Work to be completed — All of the listing should be output exactly, apart from the pictures.

Dataset excerpts —
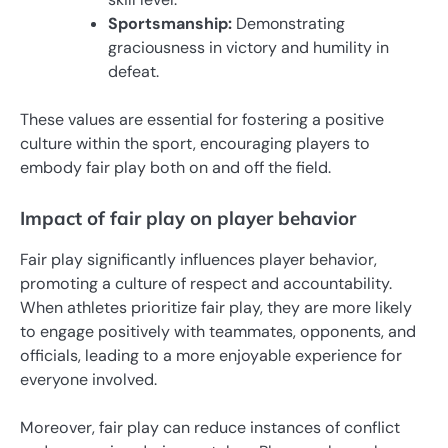
Sportsmanship:
Demonstrating
graciousness in victory and humility in
defeat.
These values are essential for fostering a positive
culture within the sport, encouraging players to
embody fair play both on and off the field.
Impact of fair play on player behavior
Fair play significantly influences player behavior,
promoting a culture of respect and accountability.
When athletes prioritize fair play, they are more likely
to engage positively with teammates, opponents, and
officials, leading to a more enjoyable experience for
everyone involved.
Moreover, fair play can reduce instances of conflict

Exercise response —
Sportsmanship:
Demonstrating
graciousness in victory and humility in
defeat.
These values are essential for fostering a positive
culture within the sport, encouraging players to
embody fair play both on and off the field.
Impact of fair play on player behavior
Fair play significantly influences player behavior,
promoting a culture of respect and accountability.
When athletes prioritize fair play, they are more likely
to engage positively with teammates, opponents, and
officials, leading to a more enjoyable experience for
everyone involved.
Moreover, fair play can reduce instances of conflict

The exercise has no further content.